1) In your BTP Sub Account – set up an instance & application
The tutorial here will guide you with setting up an instance & an application. Once done successfully, you should see an application something like below.
DOX Application / Subscription
You should also see an instance, something like below.
Note: I found this a little confusing when I first started out, although to the initiated it may seem obvious. When you set up the Entitlements for Document Information Extraction, you will find the following service plans. You can set up Scene text only with the blocks_of_100 instance. For this blog post, I set up the application as well as I use the DOX UI application, but you can do without it if you prefer doing this entirely with API calls.
|1||default||Instance||Service plan intended for personal exploration|
|2||blocks_of_100||Instance||Service plan intended for productive usage|
|3||default (Application)||Application||Service plan intended for GUI based usage|
2) In your BTP Sub Account – Set up user roles
You will need the role “Document_Information_Extraction_UI_Templates_Admin” to be assigned to your user. This is a role required to manage the template and schema lifecycle, which you need in order to use the Scene Text feature. As you can tell, I have some other DOX roles assigned to myself as well.
3) In the DOX UI – Set up a Schema
Launch your DOX UI application. If you have the role assignments as described above, you will be able to see the Schema Configuration and Change Instance under Settings (see bottom left of page).
Select Schema Configuration
Click on Change Instance to ensure the correct instance is selected.
Click on Schema Configuration to create a new schema for Scene Text. Click on the Create button.
Enter details for the Schema as shown.
Enter Schema Details
Click on the newly created schema and click Activate. The status will change shortly from Passive to Active. This schema is now ready for use.
4) In the DOX UI – Set up a Template
In the navigation bar, select Template and click on the “+” sign to the far right.

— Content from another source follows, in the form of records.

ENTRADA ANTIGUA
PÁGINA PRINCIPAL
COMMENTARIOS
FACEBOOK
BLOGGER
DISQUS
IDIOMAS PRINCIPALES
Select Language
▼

5) In the DOX UI – Add the image
We can now start adding the images that we intend to extract the image from. I tried out several different kinds images and got decent responses. Click on Documents and on the “+” sign on far right to upload an image.
Select the document type & schema for Scene Text. Click on the “+” sign to upload an image.
Review your image & confirm upload.
The document will become ready shortly after and is now ready for external API’s to view extracted content.
Image ready (see use cases section for a closer view of picture)
6) In any API platform – Check the extracted response
I use Postman here. On our tutorials, we typically have steps using Swagger, so try that one out if you prefer Swagger.
Create a new Get request. Set up the URL as below:
<URL from BTP service key> + '/document-information-extraction/v1/document/jobs/' + <job ID per the DOX UI Application> + '/pages/text'
You will find the job ID in the URL of your document in the DOX ui application. This is the alphanumeric code that appears to the end of the URL and that I’ve highlighted in blue below.
Set up the Authorisation as below:
Set up Authorisation
There is no body to this call, so you can leave it as none. Hit send and you will see the extracted characters along with the bounding box coordinates. The highlighted text here shows the Container Seal ID extracted correctly.
I found the service quite easy to set up & start using. There are quite a few good blogs (like the one here) that explain how Rest API calls can be made from SAP Build Apps, our low code / no code mobile app development platform. You could run the calls in step 6 from SAP Build Apps and have a mobile app version of your business use case.